Introduction

One way to quantify the degree of agreement of two variables, such as drug response in the CCLE and GDSC studies, is to calculate the correlation between the pair. Correlation is commonly quantified as a value between -1 and 1, and measures the degree of association between the two variables. The higher the correlation value, the stronger the association. If two variables are exactly the same, then correlation is equal to 1. If two variables are unrelated, then correlation will be close to 0. What would a negative correlation mean?

Place your answer here

When interpreting a correlation value, we consider how close the value is to 1 (or -1). There are no exact rules on calling a correlation “weak” or “strong”, and varies across scientific fields and applications. For the purposes of our analysis, we’ll consider values above 0.7 in magnitude as strong and below 0.3 as weak.

Note that there are several different types of correlations. For example, we might say that two variables are in agreement if they fall along a straight line when plotted against each other. Or, we might say they two are in agreement if an increase in one tends to be associated with an increase in the other (but not necessarily along a straight line). We’ll start by examining two different types for continuous variables:

  1. Pearson’s correlation coefficient: measures the degree of linear between variables,

  2. Spearman’s correlation coefficient: measures the agreement of the rankings between variables.
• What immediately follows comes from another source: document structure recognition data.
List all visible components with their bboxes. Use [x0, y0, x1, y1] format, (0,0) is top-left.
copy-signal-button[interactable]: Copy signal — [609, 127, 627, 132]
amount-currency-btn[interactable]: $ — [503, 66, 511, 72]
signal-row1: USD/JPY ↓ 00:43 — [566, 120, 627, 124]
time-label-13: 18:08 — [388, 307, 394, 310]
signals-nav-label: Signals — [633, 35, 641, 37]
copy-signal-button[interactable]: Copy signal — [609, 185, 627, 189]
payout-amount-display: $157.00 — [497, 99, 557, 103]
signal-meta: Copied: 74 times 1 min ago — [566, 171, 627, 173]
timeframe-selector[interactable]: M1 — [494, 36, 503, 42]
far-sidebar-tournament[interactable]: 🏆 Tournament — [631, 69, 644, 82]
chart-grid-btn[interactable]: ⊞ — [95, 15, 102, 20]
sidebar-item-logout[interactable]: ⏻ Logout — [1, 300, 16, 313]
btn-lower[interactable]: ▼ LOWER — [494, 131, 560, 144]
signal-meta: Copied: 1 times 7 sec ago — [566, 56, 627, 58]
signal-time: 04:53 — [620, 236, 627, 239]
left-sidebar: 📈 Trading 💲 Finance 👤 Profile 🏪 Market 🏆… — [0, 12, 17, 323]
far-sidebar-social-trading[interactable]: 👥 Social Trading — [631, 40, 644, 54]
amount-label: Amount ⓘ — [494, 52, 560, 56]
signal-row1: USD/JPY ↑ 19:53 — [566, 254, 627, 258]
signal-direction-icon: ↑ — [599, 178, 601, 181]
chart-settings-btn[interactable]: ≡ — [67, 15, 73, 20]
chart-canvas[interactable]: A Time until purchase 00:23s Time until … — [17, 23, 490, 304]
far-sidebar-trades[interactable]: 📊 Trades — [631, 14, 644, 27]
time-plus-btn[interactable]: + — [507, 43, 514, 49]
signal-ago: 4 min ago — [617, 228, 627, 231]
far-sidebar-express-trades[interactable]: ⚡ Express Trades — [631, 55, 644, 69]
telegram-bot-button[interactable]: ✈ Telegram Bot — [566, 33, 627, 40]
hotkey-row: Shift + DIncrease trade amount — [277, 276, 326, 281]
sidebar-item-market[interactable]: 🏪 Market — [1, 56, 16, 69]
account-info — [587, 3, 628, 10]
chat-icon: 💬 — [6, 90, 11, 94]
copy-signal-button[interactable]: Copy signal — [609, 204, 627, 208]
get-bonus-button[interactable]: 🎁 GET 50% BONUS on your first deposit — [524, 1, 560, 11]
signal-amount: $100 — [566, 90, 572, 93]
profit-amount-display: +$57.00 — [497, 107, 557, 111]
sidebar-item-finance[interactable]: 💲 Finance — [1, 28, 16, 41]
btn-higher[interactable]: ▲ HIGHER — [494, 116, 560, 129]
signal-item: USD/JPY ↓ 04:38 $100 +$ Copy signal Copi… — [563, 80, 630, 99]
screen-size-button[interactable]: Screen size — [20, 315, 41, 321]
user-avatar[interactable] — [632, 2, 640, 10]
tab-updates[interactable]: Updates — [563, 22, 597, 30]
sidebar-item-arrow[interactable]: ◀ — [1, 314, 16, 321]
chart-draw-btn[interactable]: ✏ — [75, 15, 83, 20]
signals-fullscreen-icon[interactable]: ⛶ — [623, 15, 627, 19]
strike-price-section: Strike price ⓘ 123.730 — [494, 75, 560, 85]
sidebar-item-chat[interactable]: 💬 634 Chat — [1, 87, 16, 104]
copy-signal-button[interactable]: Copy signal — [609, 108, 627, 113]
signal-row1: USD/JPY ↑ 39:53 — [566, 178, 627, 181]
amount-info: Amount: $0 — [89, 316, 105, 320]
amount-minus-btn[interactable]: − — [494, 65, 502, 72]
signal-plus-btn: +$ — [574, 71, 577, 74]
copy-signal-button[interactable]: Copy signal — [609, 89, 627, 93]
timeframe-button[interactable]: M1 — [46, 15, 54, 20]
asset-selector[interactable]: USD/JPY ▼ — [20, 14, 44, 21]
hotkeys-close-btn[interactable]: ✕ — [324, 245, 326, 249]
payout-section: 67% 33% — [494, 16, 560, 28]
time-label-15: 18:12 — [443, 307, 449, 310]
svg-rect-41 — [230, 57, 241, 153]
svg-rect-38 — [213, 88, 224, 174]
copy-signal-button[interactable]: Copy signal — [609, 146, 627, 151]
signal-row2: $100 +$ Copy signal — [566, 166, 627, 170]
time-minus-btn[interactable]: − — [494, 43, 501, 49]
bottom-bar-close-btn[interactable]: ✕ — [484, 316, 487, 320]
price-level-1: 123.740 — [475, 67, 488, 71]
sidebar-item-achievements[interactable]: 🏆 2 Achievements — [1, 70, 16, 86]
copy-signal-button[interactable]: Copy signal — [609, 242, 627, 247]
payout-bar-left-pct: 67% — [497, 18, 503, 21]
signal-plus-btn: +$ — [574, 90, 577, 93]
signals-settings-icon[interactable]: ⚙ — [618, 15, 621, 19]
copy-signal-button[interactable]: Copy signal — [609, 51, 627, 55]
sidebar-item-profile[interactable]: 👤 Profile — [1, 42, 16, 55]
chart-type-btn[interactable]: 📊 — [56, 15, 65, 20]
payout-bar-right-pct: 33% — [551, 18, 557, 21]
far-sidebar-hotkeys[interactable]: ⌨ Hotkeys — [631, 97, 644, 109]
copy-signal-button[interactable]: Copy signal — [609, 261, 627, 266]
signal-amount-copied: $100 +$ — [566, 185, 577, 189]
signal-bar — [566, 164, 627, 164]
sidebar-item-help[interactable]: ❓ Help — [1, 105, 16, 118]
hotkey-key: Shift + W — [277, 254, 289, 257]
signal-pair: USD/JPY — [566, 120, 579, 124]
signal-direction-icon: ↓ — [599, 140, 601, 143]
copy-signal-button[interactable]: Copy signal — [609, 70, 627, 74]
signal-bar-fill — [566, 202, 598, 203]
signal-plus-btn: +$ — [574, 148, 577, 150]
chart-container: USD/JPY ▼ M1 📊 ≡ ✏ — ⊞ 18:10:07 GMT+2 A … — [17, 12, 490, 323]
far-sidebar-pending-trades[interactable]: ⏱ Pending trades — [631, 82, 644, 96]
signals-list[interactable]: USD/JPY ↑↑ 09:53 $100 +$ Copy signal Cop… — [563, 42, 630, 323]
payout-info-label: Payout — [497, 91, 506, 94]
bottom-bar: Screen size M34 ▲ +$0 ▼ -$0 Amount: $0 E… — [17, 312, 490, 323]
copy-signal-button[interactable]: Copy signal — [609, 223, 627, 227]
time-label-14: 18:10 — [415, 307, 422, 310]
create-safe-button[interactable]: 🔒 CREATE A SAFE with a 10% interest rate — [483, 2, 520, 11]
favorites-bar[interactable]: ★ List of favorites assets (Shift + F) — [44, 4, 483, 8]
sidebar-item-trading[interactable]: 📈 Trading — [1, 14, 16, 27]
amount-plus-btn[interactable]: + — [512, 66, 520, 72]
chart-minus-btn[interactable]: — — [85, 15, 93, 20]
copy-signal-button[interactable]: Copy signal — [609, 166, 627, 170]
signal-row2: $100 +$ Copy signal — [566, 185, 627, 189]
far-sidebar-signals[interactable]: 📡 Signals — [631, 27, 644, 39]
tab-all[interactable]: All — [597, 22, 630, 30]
We’ll also briefly introduce a third measure of correlation:

  1. Matthews’ correlation coefficient: measures the degree of agreement between categorical variables.

Setup Workspace

We start by loading the tidyverse family of packages and specifying a default plotting theme for our ggplot graphics.

library(tidyverse)
theme_set(theme_bw())

Pearson Correlation

Here are some example scatterplots and their resulting correlation coefficients using the Pearson measure of linear association.

# set seed for reproducibility
set.seed(738)

# Perfect correlation
x <- rnorm(50)
perfect <- data.frame(x=x, y=x)
cor.coef <- round(cor(perfect$x, perfect$y),2)
ggplot(data=perfect, aes(x=x,y=y)) +
  geom_point() +
  ggtitle(paste0("Correlation coefficient = ", cor.coef)) + 
  geom_smooth(method='lm', se=FALSE)
## `geom_smooth()` using formula 'y ~ x'

# Strong correlation
x <- rnorm(50,0,2)
strong <- data.frame(x=x, y=x+rnorm(50,0,0.75))
cor.coef <- round(cor(strong$x, strong$y),2)
ggplot(data=strong, aes(x=x,y=y)) +
  geom_point() +
  ggtitle(paste0("Correlation coefficient = ", cor.coef))+ 
  geom_smooth(method='lm', se=FALSE)
## `geom_smooth()` using formula 'y ~ x'

# Moderate correlation
x <- rnorm(50,0,2)
moderate <- data.frame(x=x, y=x+rnorm(50,0,2.5))
cor.coef <- round(cor(moderate$x, moderate$y),2)
ggplot(data=moderate, aes(x=x,y=y)) +
  geom_point() +
  ggtitle(paste0("Correlation coefficient = ", cor.coef))+ 
  geom_smooth(method='lm', se=FALSE)
## `geom_smooth()` using formula 'y ~ x'

# Weak correlation
x <- rnorm(50,0,1)
weak <- data.frame(x=x, y=x+rnorm(50,0,4))
cor.coef <- round(cor(weak$x, weak$y),2)
ggplot(data=weak, aes(x=x,y=y)) +
  geom_point() +
  ggtitle(paste0("Correlation coefficient = ", cor.coef))+ 
  geom_smooth(method='lm', se=FALSE)
## `geom_smooth()` using formula 'y ~ x'

# No correlation
x <- rnorm(50,0,2)
none <- data.frame(x=x, y=rnorm(50),0,2)
cor.coef <- round(cor(none$x, none$y),2)
ggplot(data=none, aes(x=x,y=y)) +
  geom_point() +
  ggtitle(paste0("Correlation coefficient = ", cor.coef))+ 
  geom_smooth(method='lm', se=FALSE)
## `geom_smooth()` using formula 'y ~ x'

Spearman Correlation

As noted above, in contrast to Pearson’s measure of linear correlation, Spearman correlation is based on comparing the ranking of observations across two datasets. To understand the difference, here is an example where the two correlation measures are similar, and an example where they differ substantially.

# Same
x <- rnorm(50,0,1)
corrcomp <- data.frame(x=x, y=x+rnorm(50,0,1))
cor.pearson <- round(cor(corrcomp$x, corrcomp$y, method="pearson"),2)
cor.spearman <- round(cor(corrcomp$x, corrcomp$y, method="spearman"),2)
ggplot(data=corrcomp, aes(x=x,y=y)) +
  geom_point() +
  ggtitle(paste0("Pearson = ", cor.pearson, ", Spearman = ", cor.spearman))+ 
  geom_smooth(method='lm', se=FALSE)
## `geom_smooth()` using formula 'y ~ x'

# Different
x <- rnorm(50,0,2)
corrcomp <- data.frame(x=x, y=exp(x))
cor.pearson <- round(cor(corrcomp$x, corrcomp$y, method="pearson"),2)
cor.spearman <- round(cor(corrcomp$x, corrcomp$y, method="spearman"),2)
ggplot(data=corrcomp, aes(x=x,y=y)) +
    geom_point() +
    ggtitle(paste0("Pearson = ", cor.pearson, ", Spearman = ", cor.spearman))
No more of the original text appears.